Exercise prompt =>
Among the entries below, how many lines include "fileexchange"? Answer with the number only.

Saved data entries:

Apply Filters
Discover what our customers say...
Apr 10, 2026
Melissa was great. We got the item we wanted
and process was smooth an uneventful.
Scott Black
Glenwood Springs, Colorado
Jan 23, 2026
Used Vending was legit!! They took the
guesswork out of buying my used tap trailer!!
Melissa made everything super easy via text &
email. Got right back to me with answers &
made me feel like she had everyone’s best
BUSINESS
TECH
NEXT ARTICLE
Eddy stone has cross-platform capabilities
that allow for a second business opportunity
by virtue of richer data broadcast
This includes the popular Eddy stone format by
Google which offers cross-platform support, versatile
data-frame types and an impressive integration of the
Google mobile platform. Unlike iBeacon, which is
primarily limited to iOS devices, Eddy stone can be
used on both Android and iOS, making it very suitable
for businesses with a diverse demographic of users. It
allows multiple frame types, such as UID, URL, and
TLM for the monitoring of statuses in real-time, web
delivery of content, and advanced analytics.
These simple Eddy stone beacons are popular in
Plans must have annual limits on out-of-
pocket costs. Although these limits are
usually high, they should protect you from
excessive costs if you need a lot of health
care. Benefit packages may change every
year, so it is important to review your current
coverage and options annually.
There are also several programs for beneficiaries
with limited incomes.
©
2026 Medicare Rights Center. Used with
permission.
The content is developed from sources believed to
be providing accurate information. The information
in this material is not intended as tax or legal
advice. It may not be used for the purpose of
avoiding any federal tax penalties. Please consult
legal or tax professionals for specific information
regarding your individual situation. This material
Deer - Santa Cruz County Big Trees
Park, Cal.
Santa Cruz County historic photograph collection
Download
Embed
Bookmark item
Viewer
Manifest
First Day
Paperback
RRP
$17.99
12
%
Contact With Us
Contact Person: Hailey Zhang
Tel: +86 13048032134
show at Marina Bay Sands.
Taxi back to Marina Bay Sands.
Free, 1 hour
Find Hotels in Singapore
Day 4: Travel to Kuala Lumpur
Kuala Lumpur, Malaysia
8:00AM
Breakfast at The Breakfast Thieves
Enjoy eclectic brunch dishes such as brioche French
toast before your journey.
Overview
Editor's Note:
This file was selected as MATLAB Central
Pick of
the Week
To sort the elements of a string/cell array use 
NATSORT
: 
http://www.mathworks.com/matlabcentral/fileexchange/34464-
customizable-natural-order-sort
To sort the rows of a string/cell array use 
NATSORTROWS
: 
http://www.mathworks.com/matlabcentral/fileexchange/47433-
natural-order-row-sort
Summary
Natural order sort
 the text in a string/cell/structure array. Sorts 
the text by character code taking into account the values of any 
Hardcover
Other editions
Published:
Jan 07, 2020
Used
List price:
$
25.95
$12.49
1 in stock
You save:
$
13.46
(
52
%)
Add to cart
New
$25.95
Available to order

Response area =>
2